--- Exercise material Enclosed Below ---

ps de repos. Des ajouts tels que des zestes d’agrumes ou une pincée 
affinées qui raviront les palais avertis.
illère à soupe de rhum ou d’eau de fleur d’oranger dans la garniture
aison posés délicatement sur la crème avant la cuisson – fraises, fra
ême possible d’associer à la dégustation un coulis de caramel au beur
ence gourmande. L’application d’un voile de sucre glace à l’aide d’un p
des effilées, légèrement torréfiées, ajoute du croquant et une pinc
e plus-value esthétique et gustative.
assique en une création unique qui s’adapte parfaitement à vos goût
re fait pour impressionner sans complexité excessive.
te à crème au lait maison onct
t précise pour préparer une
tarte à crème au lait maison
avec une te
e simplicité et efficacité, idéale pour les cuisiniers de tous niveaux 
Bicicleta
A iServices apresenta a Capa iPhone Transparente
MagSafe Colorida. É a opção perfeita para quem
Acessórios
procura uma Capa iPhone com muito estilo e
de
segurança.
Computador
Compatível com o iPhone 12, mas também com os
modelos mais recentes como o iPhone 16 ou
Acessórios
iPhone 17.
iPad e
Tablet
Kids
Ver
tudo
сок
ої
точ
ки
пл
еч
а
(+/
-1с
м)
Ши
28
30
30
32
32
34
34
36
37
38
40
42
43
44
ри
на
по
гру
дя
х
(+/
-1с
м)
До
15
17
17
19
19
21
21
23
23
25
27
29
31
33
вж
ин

--- End of Enclosed Exercise material ---
--- Exercise material Enclosed Below ---

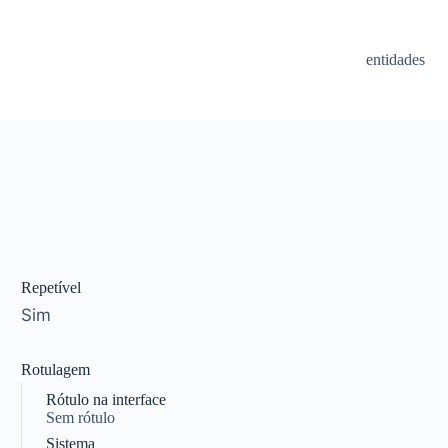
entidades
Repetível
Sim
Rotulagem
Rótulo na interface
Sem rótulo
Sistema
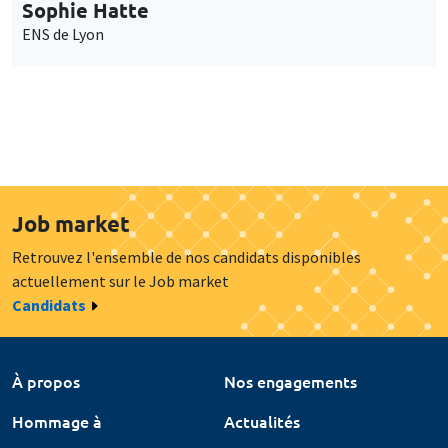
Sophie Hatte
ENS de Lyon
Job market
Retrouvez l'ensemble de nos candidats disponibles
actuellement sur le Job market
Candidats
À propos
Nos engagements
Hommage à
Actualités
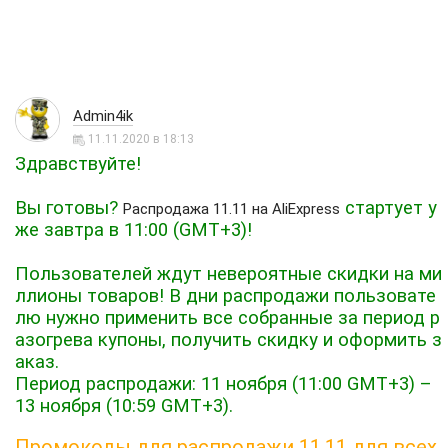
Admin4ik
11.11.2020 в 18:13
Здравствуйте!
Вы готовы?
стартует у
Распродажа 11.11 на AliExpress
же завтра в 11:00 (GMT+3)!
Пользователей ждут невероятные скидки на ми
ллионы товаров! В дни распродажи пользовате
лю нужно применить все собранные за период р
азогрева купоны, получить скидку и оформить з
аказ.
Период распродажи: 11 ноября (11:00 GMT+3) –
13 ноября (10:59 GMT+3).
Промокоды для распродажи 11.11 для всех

--- End of Enclosed Exercise material ---
--- Exercise material Enclosed Below ---

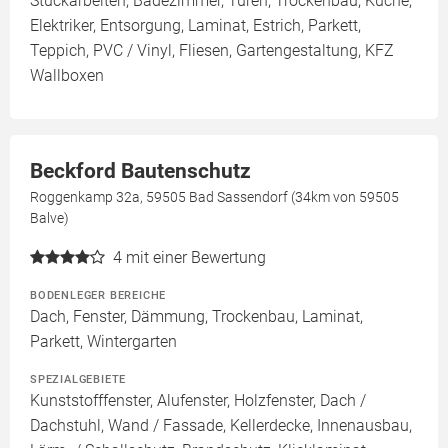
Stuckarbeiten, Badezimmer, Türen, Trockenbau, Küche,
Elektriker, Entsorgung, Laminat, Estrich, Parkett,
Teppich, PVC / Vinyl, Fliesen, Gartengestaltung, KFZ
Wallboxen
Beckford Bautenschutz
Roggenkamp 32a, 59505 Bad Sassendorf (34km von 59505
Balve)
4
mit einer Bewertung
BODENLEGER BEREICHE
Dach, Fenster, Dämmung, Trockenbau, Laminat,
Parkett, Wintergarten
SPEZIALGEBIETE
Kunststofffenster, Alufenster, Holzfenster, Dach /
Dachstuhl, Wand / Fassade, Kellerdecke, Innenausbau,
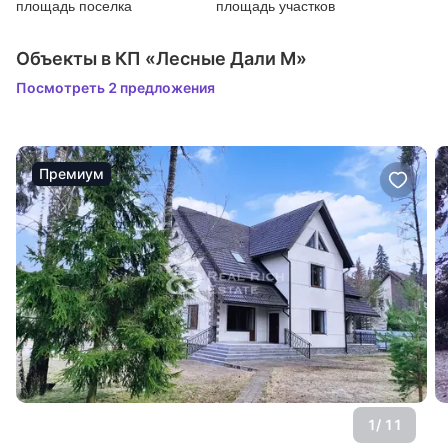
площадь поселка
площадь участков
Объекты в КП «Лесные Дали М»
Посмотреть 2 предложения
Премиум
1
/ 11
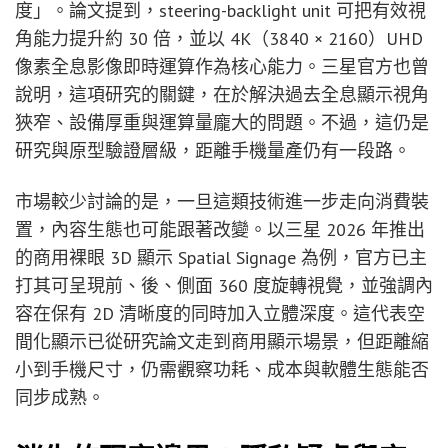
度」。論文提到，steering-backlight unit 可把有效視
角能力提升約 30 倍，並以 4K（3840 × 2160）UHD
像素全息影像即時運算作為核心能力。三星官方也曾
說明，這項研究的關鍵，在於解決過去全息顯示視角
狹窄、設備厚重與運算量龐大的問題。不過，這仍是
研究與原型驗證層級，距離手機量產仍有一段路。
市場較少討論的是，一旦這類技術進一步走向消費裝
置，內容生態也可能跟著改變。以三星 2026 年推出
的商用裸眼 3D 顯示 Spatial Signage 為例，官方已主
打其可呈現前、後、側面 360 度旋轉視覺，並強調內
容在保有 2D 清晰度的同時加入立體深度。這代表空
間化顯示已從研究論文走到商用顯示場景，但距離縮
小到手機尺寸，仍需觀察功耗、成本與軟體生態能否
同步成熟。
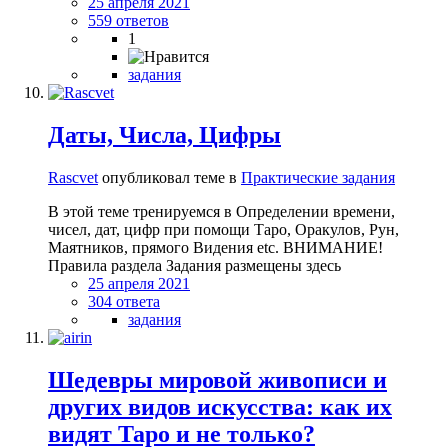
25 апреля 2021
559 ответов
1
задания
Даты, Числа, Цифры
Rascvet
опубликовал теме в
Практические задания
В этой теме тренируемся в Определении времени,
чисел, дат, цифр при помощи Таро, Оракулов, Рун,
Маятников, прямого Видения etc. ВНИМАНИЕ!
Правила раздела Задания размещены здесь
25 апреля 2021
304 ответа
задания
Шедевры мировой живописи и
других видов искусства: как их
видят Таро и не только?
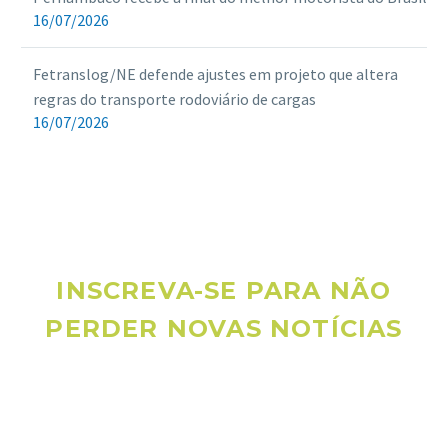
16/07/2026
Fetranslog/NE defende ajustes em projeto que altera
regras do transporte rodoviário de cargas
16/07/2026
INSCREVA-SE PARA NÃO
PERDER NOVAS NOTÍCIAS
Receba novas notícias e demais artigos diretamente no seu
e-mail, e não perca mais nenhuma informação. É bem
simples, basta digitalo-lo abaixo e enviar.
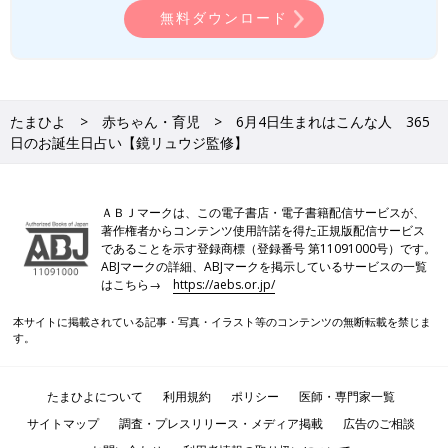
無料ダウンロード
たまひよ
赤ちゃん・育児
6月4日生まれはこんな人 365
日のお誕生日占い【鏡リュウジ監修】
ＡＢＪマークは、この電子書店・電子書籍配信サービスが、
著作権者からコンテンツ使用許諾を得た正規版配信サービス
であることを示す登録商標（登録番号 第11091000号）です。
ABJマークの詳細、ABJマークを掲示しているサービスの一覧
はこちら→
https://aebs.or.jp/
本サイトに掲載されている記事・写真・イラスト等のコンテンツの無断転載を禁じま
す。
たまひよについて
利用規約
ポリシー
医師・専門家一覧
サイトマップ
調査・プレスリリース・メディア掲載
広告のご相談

--- End of Enclosed Exercise material ---

In the records above, find each line that holds the word "распродажи"; copy all such lines.

ллионы товаров! В дни распродажи пользовате
Период распродажи: 11 ноября (11:00 GMT+3) –
Промокоды для распродажи 11.11 для всех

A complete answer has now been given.